Hak ihllalerine karşı İHD’nin önerileri

Genel olarak sıraladığı hak ihlallerini kendilerine gelen başvurular temelinde ayrıntılandıran Çevirmen, taleplerini ise şöyle sıraladı:

“* Cezaevlerinde son dönemlerde artış gösteren işkence ve darp vakalarına son verilmeli, sorumlu olan kişiler hakkında soruşturma açılmalı ve cezai yaptırımlar uygulanmalıdır.

* Hastaların havasız, kışın soğuk, yazın sıcak ringler ile hastaneye sevk edilmesi, hastane önlerinde ringler içerisinde saatlerce bekletilmesi uygulamalarına son verilmelidir. Hastaların ring araçları ile değil, ambulanslar ile hastanelere sevkleri sağlanmalıdır. Hastaların revire çıkarılmaları, hastaneye sevkleri hızlandırılmalıdır. Teşhis, tedavi ve kontrollerinin uzman doktorlar tarafından yapılması sağlanmalıdır.

* Kelepçeli muayene ve tedavi yöntemi uygulamasından vazgeçilmelidir. Bu uygulama nedeniyle birçok hasta mahpusun tedavisi yapılamamaktadır.

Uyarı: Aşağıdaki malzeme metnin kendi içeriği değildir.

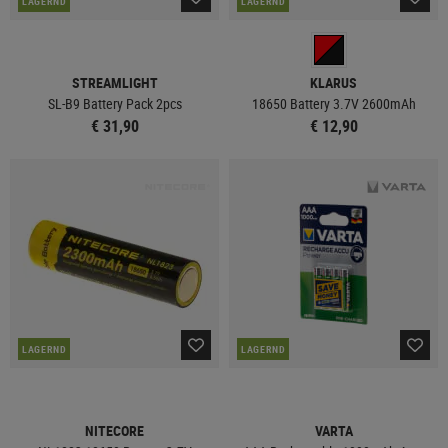
LAGERND
LAGERND
STREAMLIGHT
KLARUS
SL-B9 Battery Pack 2pcs
18650 Battery 3.7V 2600mAh
€ 31,90
€ 12,90
LAGERND
LAGERND
NITECORE
VARTA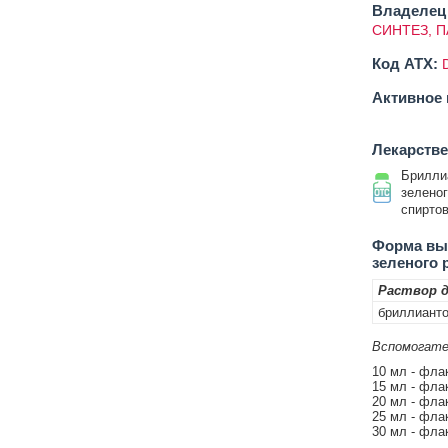
Владелец 
СИНТЕЗ, 
Код ATX:
Активное 
Лекарств
Брилли
зеленог
спирто
Форма вып
зеленого 
Раствор д
бриллиант
Вспомогате
10 мл - фла
15 мл - фла
20 мл - фла
25 мл - фла
30 мл - фла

* Yasaklama kararı olmayan kitap, gazete ve dergilerin mahpuslara verilmesinin önündeki engeller kaldırılmalı, haber alma hakkına saygı gösterilmelidir.

* Ailelerinden uzakta olan mahpusların, maddi koşullar ve hastalıklar nedeniyle ziyarete gelemeyen ailelerine yakın cezaevlerine nakil talepleri kabul edilmelidir.

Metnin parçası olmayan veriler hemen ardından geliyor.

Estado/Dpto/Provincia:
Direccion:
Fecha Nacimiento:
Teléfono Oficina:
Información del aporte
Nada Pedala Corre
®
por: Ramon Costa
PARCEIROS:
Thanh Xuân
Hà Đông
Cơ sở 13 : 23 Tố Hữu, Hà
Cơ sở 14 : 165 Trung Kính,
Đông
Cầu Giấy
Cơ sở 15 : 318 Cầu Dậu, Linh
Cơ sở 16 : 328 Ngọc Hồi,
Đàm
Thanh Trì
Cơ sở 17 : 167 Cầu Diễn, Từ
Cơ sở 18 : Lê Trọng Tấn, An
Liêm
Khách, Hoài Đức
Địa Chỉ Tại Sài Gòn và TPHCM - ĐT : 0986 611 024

* Hapishanelere bağımsız sağlık kurumlarının girmesine ve inceleme yapmasına izin verilmelidir. Hapishanelerin denetiminde başta meslek kuruluşları ve insan hakları örgütleri olmak üzere ilgili kuruluşların yer alacakları şekilde yasal düzenlemeler yapılmalıdır.

* İnfaz sistemi ve hukuk sistemi bir bütünlük içinde ele alınarak değerlendirilmeli, insan haklarına, evrensel hukuk ilkelerine uygun çözümler üretilmelidir.

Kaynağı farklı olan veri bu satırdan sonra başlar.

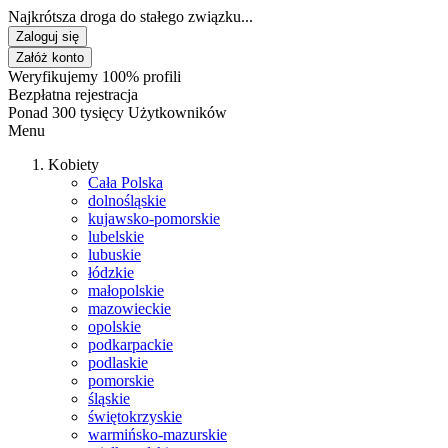
Najkrótsza droga do stałego związku...
Zaloguj się
Załóż konto
Weryfikujemy 100% profili
Bezpłatna rejestracja
Ponad 300 tysięcy Użytkowników
Menu
Kobiety
Cała Polska
dolnośląskie
kujawsko-pomorskie
lubelskie
lubuskie
łódzkie
małopolskie
mazowieckie
opolskie
podkarpackie
podlaskie
pomorskie
śląskie
świętokrzyskie
warmińsko-mazurskie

* Hapishanelerde yaşanan tüm hak ihlallerine ve sağlığa erişim engellerine karşı Adalet Bakanlığını, İç İşleri Bakanlığını, Sağlık Bakanlığını, Meclis İnsan Haklarını İnceleme Komisyonunu, Kamu Denetçiliği Kurumlarını ve ilgili tüm kurum ve kuruluşları göreve davet ediyoruz.”